Die Entwickler des WordPress Security Tools „Wordfence“ berichten auf ihrem Blog, dass die panamaische Anwaltskanzlei Mossack Fonseca über ein Sicherheitsleck auf ihrer Webseite die Datensätze verloren hat, die zurzeit zahlreiche Prominente und Politiker in Erklärungsnot bringen.

pixelcreatures / Pixabay

Forbes hatte zuerst berichtet, dass die Kunden der Kanzlei Zugriff auf die Webserver über eine veraltete  Version der Content Management Software „Drupal“ hatten und dort sich die Informanten Zugriff verschafft hätten.

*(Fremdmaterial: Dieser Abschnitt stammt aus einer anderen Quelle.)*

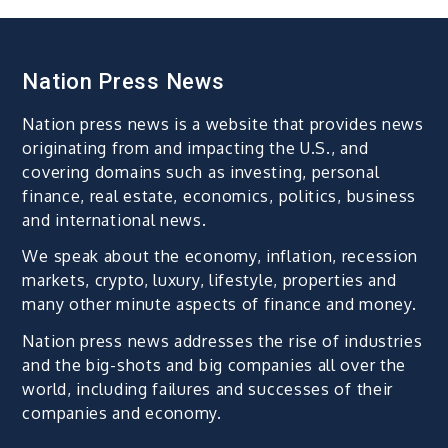
Nation Press News
Nation press news is a website that provides news
originating from and impacting the U.S., and
covering domains such as investing, personal
finance, real estate, economics, politics, business
and international news.
We speak about the economy, inflation, recession
markets, crypto, luxury, lifestyle, properties and
many other minute aspects of finance and money.
Nation press news addresses the rise of industries
and the big-shots and big companies all over the
world, including failures and successes of their
companies and economy.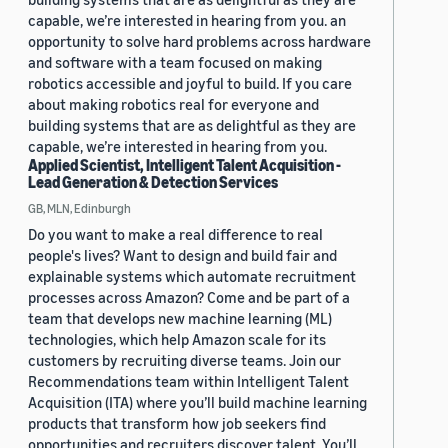
capable, we’re interested in hearing from you. an
opportunity to solve hard problems across hardware
and software with a team focused on making
robotics accessible and joyful to build. If you care
about making robotics real for everyone and
building systems that are as delightful as they are
capable, we’re interested in hearing from you.
Applied Scientist, Intelligent Talent Acquisition -
Lead Generation & Detection Services
GB, MLN, Edinburgh
Do you want to make a real difference to real
people's lives? Want to design and build fair and
explainable systems which automate recruitment
processes across Amazon? Come and be part of a
team that develops new machine learning (ML)
technologies, which help Amazon scale for its
customers by recruiting diverse teams. Join our
Recommendations team within Intelligent Talent
Acquisition (ITA) where you’ll build machine learning
products that transform how job seekers find
opportunities and recruiters discover talent. You’ll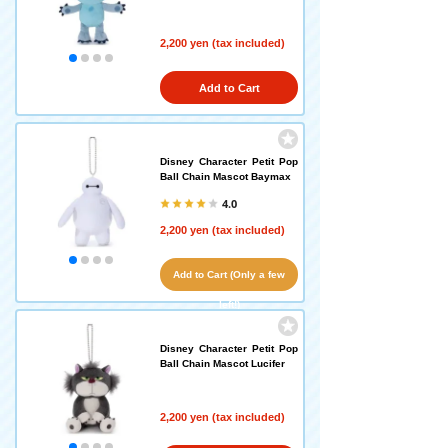
2,200 yen (tax included)
Add to Cart
Disney Character Petit Pop
Ball Chain Mascot Baymax
4.0
2,200 yen (tax included)
Add to Cart (Only a few
left!)
Disney Character Petit Pop
Ball Chain Mascot Lucifer
2,200 yen (tax included)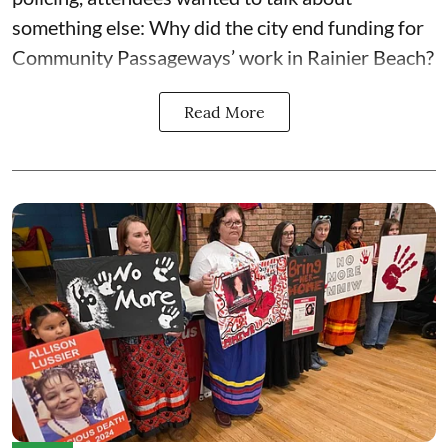
something else: Why did the city end funding for
Community Passageways’ work in Rainier Beach?
Read More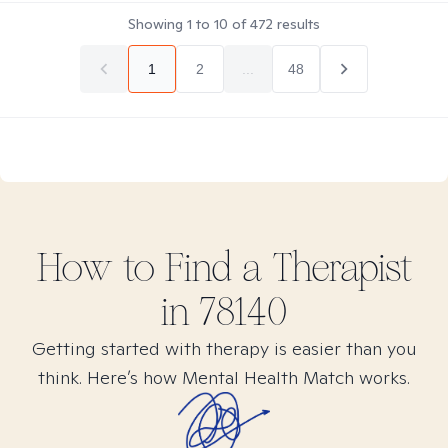
Showing
1
to
10
of
472
results
1
2
...
48
How to Find
a
Therapist
in
78140
Getting started with therapy is easier than you
think. Here’s how Mental Health Match works.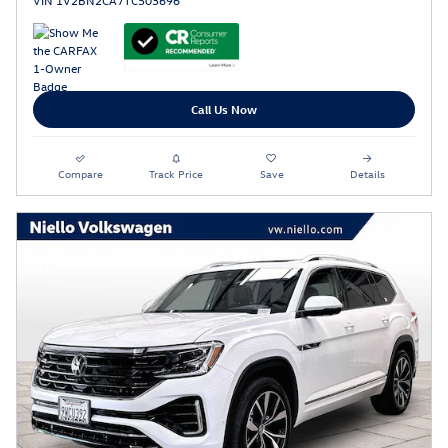
VIN 1V2BN2CA7TC503696
Call Us Now
Compare
Track Price
Save
Details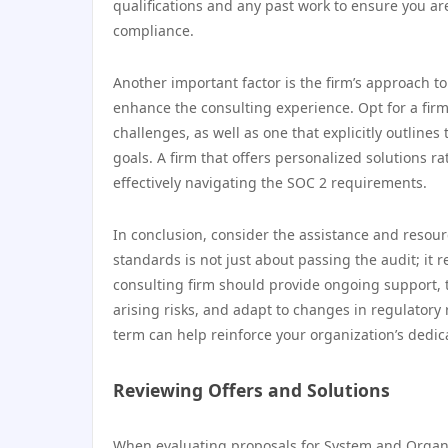
qualifications and any past work to ensure you ar
compliance.
Another important factor is the firm’s approach 
enhance the consulting experience. Opt for a firm
challenges, as well as one that explicitly outlin
goals. A firm that offers personalized solutions 
effectively navigating the SOC 2 requirements.
In conclusion, consider the assistance and resour
standards is not just about passing the audit; 
consulting firm should provide ongoing support, 
arising risks, and adapt to changes in regulator
term can help reinforce your organization’s dedic
Reviewing Offers and Solutions
When evaluating proposals for System and Organiza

Die Wordfence Entwickler geben jedoch an, sie hätten bei mehreren Scans festgestellt, dass die Anwaltskanzlei ihre Webseiten mit WordPress betreibt und wollen die Sicherheitslücke ausgemacht haben. Ein sogenanntes Plugin von WordPress, der „Revolutionslider“ mit dem Artikelslideshows animiert werden, sei höchstwahrscheinlich verantwortlich dafür. Laut den Screenshots war die Version 2.1.7. des anfälligen Slidertools installiert, das bis zur Version 3.0.95 als besonders unsicher gilt.

Sollten sich diese Angaben bestätigen, dann handelt es sich um eine unglaubliche Nachlässigkeit, da diese Warnungen über die Sicherheitsrisiken standardmäßig mindestens einmal wöchentlich auch von WordPress an alle Nutzer der Software versendet werden.